People often have a preference among synonyms of the same word. For example, some may prefer "the police", while others may prefer "the cops". Analyzing such patterns can help to narrow down a speaker's identity, which is useful when validating, for example, whether it's still the same person behind an online avatar.
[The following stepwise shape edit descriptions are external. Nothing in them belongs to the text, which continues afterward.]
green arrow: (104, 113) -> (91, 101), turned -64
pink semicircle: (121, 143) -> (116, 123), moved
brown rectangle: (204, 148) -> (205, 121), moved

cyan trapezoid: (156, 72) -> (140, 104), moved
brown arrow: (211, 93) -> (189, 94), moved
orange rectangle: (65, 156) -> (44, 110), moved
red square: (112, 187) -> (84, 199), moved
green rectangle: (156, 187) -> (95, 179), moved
Now given a paragraph of text sampled from someone's speech, can you find the person's most commonly used word?

Input Specification:

Each input file contains one test case. For each case, there is one line of text no more than 1048576 characters in length, terminated by a carriage return \n. The input contains at least one alphanumerical character, i.e., one character from the set [0-9 A-Z a-z].

Output Specification:

For each test case, print in one line the most commonly occurring word in the input text, followed by a space and the number of times it has occurred in the input. If there are more than one such words, print the lexicographically smallest one. The word should be printed in all lower case. Here a "word" is defined as a continuous sequence of alphanumerical characters separated by non-alphanumerical characters or the line beginning/end.
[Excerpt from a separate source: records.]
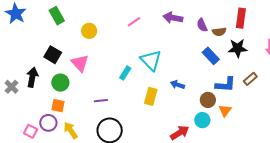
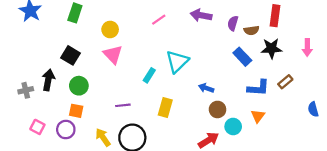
green rectangle: (57, 16) -> (75, 13), turned 48
purple semicircle: (202, 25) -> (233, 23), turned 40
cyan triangle: (151, 60) -> (177, 62), turned 30
pink triangle: (80, 63) -> (113, 54), moved
gray cross: (11, 87) -> (26, 90), turned 32
yellow rectangle: (151, 96) -> (165, 108), moved
brown circle: (208, 100) -> (218, 109), moved
yellow arrow: (71, 130) -> (103, 137), moved
pink square: (31, 131) -> (37, 127), moved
Note that words are case insensitive.

Sample Input:

Can1: "Can a can can a can?  It can!"

Sample Output:

can 5

代码长度限制

16 KB

时间限制

300 ms

内存限制

64 MB

#include<bits/stdc++.h>
using namespace std;
string res;
map<string,int>mp;
int mcnt;
int main(){
    string s;
    getline(cin,s);
    for(int i=0;i<s.size();i++)//转为小写 
        if(s[i]>='A'&&s[i]<='Z')s[i]=s[i]+32;
    for(int i=0;i<s.size();i++){//取单词在对应哈希表位置加一 
        int j=i;
        string temp;
        while(s[j]>='a'&&s[j]<='z'||s[j]>='0'&&s[j]<='9')temp+=s[j++];//取出一个单词 
        if(temp.size())mp[temp]++;//是一个单词则在对应位置+1 
        if(mp[temp]>mcnt)mcnt=mp[temp];//若大于最大数字则更新最大数字 
        i=j;
    }
    int flag=0;
    for(auto it:mp){//遍历哈希表 
        if(!flag&&it.second==mcnt){//拿到第一个大小为最大值的单词 
            flag=1;
            res=it.first;
        }
        else if(it.second==mcnt&&it.first<res)res=it.first;//若超过第一次出现的单词出现字数也是最大的并且字典序小于当前记录的单词，则更新单词 
    }
    cout<<res<<' '<<mp[res];//输出 
    return 0;
}